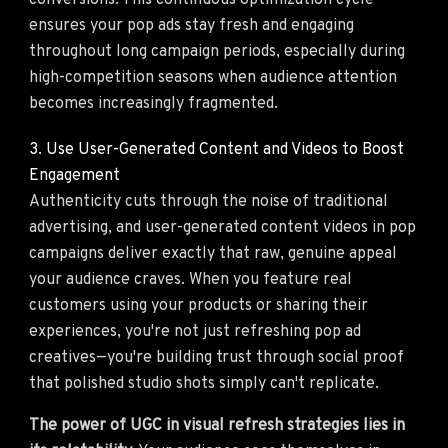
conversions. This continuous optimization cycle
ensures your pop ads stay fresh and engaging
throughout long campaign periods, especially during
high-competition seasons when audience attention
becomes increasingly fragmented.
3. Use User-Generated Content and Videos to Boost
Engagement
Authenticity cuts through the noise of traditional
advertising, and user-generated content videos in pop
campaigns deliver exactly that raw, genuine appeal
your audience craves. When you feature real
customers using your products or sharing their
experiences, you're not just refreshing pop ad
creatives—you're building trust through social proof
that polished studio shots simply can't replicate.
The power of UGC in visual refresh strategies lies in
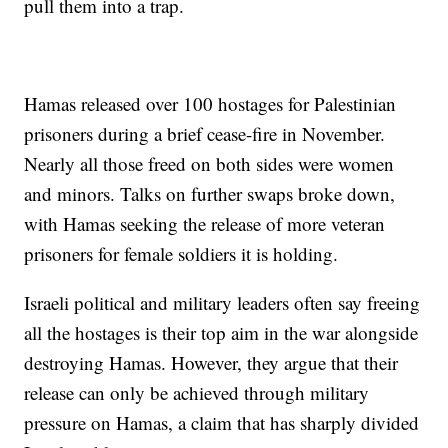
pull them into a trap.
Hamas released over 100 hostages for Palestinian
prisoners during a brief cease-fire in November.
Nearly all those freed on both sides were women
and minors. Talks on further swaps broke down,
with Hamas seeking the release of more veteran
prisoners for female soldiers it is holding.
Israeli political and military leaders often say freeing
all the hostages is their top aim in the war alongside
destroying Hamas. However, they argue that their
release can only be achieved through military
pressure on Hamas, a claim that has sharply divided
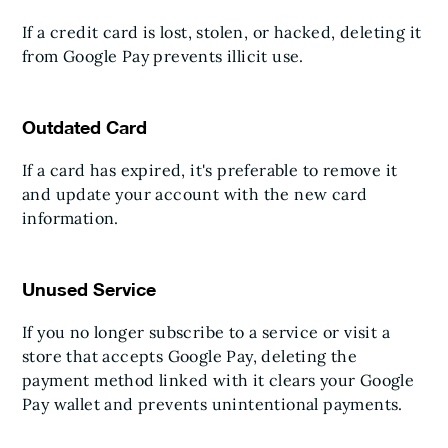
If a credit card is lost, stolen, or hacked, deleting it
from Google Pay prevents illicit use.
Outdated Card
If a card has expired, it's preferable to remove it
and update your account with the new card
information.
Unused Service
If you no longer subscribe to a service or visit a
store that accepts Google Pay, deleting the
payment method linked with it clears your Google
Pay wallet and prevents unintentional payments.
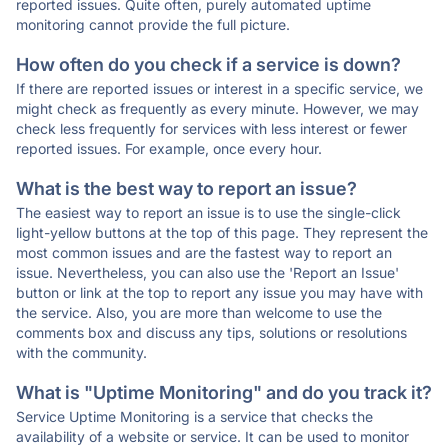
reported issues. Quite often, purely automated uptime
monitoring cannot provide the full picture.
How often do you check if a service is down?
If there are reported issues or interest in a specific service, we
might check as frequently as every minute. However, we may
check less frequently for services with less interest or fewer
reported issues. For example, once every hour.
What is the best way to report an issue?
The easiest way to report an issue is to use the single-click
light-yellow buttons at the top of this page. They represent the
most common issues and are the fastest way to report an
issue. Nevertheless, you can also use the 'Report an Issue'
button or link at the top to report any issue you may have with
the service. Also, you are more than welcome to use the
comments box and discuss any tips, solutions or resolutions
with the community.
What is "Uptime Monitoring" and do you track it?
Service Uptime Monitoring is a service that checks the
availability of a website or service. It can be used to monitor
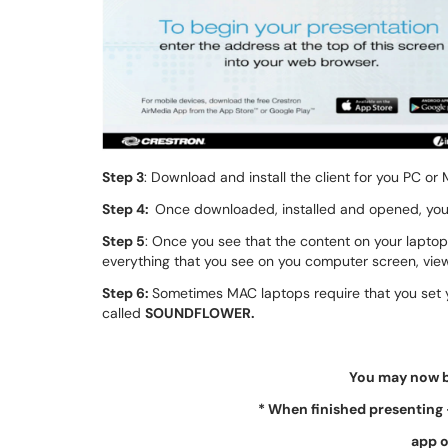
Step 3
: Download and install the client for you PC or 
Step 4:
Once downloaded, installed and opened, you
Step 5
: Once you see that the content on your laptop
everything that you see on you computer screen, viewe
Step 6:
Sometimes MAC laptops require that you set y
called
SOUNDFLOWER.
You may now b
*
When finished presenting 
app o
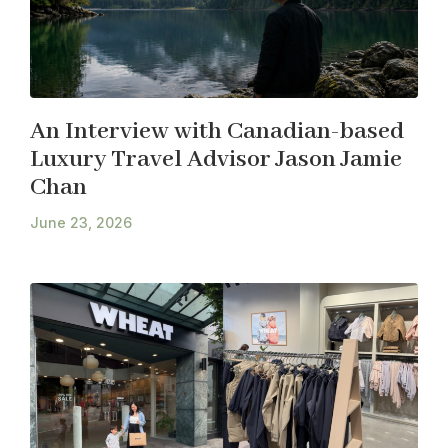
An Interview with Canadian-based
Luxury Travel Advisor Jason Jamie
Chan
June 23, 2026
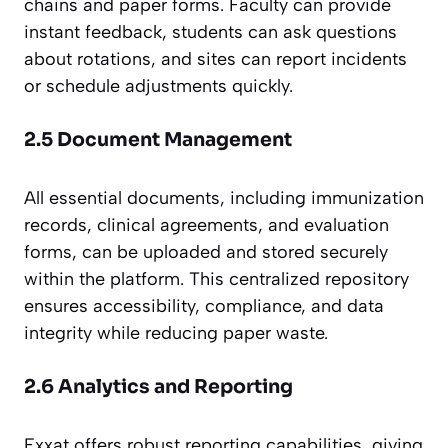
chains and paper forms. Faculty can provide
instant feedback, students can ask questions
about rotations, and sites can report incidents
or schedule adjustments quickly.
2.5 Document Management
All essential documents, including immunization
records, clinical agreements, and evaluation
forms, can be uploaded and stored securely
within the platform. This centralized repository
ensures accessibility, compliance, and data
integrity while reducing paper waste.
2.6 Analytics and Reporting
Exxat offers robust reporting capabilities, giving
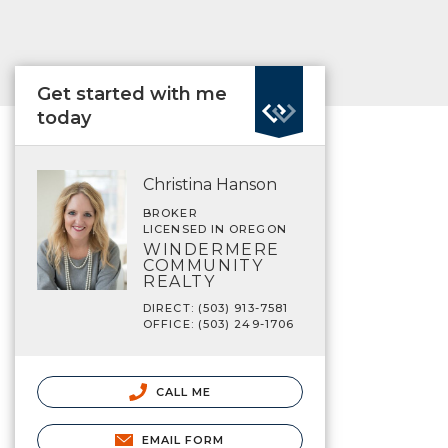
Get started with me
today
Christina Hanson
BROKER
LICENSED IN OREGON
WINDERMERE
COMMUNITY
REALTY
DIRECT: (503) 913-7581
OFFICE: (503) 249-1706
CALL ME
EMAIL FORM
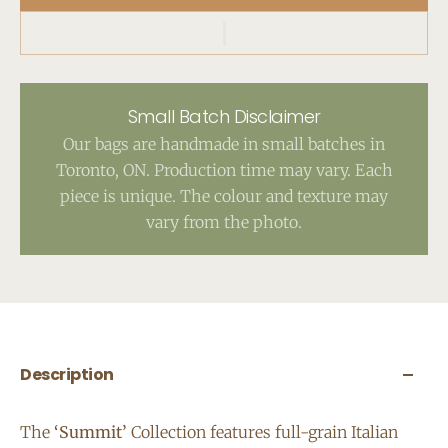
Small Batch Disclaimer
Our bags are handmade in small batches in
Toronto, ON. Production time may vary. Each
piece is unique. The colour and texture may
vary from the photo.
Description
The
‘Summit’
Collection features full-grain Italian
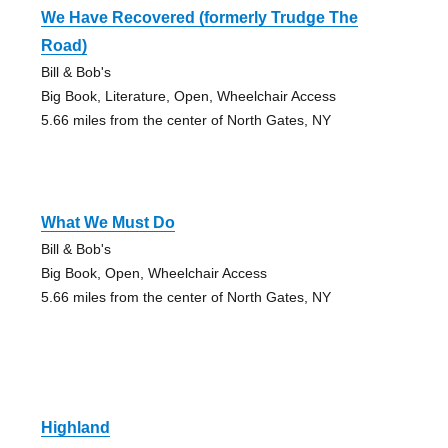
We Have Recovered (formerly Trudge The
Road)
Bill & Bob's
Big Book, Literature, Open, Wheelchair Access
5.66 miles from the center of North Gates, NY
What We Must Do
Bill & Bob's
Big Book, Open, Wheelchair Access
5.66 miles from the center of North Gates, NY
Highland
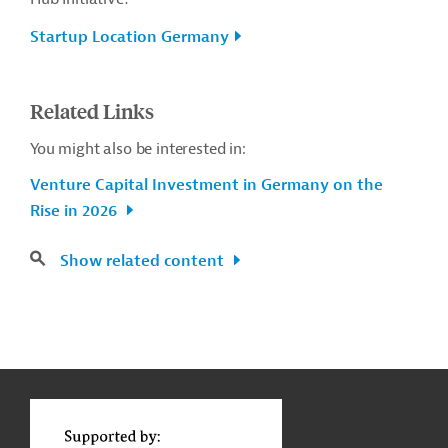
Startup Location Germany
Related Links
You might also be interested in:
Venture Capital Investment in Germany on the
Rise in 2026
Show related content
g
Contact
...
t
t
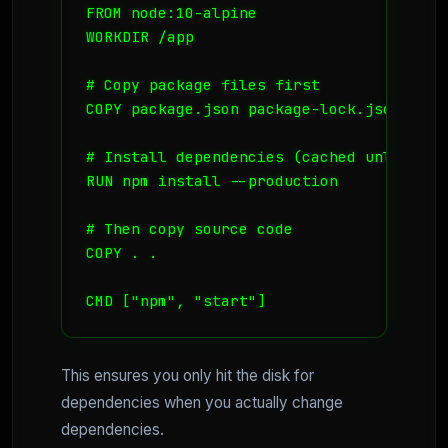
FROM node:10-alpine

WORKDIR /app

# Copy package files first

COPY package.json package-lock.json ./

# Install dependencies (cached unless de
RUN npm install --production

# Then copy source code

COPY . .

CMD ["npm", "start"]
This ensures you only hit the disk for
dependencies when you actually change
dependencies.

━━━━━━━━

Problem requirements - With the images removed, give back every entry exactly as shown.

Solution to the exercise -
conversions. This continuous optimization cycle
ensures your pop ads stay fresh and engaging
throughout long campaign periods, especially during
high-competition seasons when audience attention
becomes increasingly fragmented.
3. Use User-Generated Content and Videos to Boost
Engagement
Authenticity cuts through the noise of traditional
advertising, and user-generated content videos in pop
campaigns deliver exactly that raw, genuine appeal
your audience craves. When you feature real
customers using your products or sharing their
experiences, you're not just refreshing pop ad
creatives—you're building trust through social proof
that polished studio shots simply can't replicate.
The power of UGC in visual refresh strategies lies in
pull them into a trap.
Hamas released over 100 hostages for Palestinian
prisoners during a brief cease-fire in November.
Nearly all those freed on both sides were women
and minors. Talks on further swaps broke down,
with Hamas seeking the release of more veteran
prisoners for female soldiers it is holding.
Israeli political and military leaders often say freeing
all the hostages is their top aim in the war alongside
destroying Hamas. However, they argue that their
release can only be achieved through military
pressure on Hamas, a claim that has sharply divided
If a credit card is lost, stolen, or hacked, deleting it
from Google Pay prevents illicit use.
Outdated Card
If a card has expired, it's preferable to remove it
and update your account with the new card
information.
Unused Service
If you no longer subscribe to a service or visit a
store that accepts Google Pay, deleting the
payment method linked with it clears your Google
Pay wallet and prevents unintentional payments.
reported issues. Quite often, purely automated uptime
monitoring cannot provide the full picture.
How often do you check if a service is down?
If there are reported issues or interest in a specific service, we
might check as frequently as every minute. However, we may
check less frequently for services with less interest or fewer
reported issues. For example, once every hour.
What is the best way to report an issue?
The easiest way to report an issue is to use the single-click
light-yellow buttons at the top of this page. They represent the
most common issues and are the fastest way to report an
issue. Nevertheless, you can also use the 'Report an Issue'
button or link at the top to report any issue you may have with
the service. Also, you are more than welcome to use the
comments box and discuss any tips, solutions or resolutions
with the community.
What is "Uptime Monitoring" and do you track it?
Service Uptime Monitoring is a service that checks the
availability of a website or service. It can be used to monitor
Step 3
: Download and install the client for you PC or 
Step 4:
Once downloaded, installed and opened, you
Step 5
: Once you see that the content on your laptop
everything that you see on you computer screen, viewe
Step 6:
Sometimes MAC laptops require that you set y
called
SOUNDFLOWER.
You may now b
*
When finished presenting 
app o
An Interview with Canadian-based
Luxury Travel Advisor Jason Jamie
Chan
June 23, 2026
chains and paper forms. Faculty can provide
instant feedback, students can ask questions
about rotations, and sites can report incidents
or schedule adjustments quickly.
2.5 Document Management
All essential documents, including immunization
records, clinical agreements, and evaluation
forms, can be uploaded and stored securely
within the platform. This centralized repository
ensures accessibility, compliance, and data
integrity while reducing paper waste.
2.6 Analytics and Reporting
Exxat offers robust reporting capabilities, giving
Get started with me
today
Christina Hanson
BROKER
LICENSED IN OREGON
WINDERMERE
COMMUNITY
REALTY
DIRECT: (503) 913-7581
OFFICE: (503) 249-1706
CALL ME
EMAIL FORM
Small Batch Disclaimer
Our bags are handmade in small batches in
Toronto, ON. Production time may vary. Each
piece is unique. The colour and texture may
vary from the photo.
Description
The
‘Summit’
Collection features full-grain Italian
We Have Recovered (formerly Trudge The
Road)
Bill & Bob's
Big Book, Literature, Open, Wheelchair Access
5.66 miles from the center of North Gates, NY
What We Must Do
Bill & Bob's
Big Book, Open, Wheelchair Access
5.66 miles from the center of North Gates, NY
Highland
Startup Location Germany
Related Links
You might also be interested in:
Venture Capital Investment in Germany on the
Rise in 2026
Show related content
g
Contact
...
t
t
FROM node:10-alpine

WORKDIR /app

# Copy package files first

COPY package.json package-lock.json ./

# Install dependencies (cached unless de
RUN npm install --production

# Then copy source code

COPY . .

CMD ["npm", "start"]
This ensures you only hit the disk for
dependencies when you actually change
dependencies.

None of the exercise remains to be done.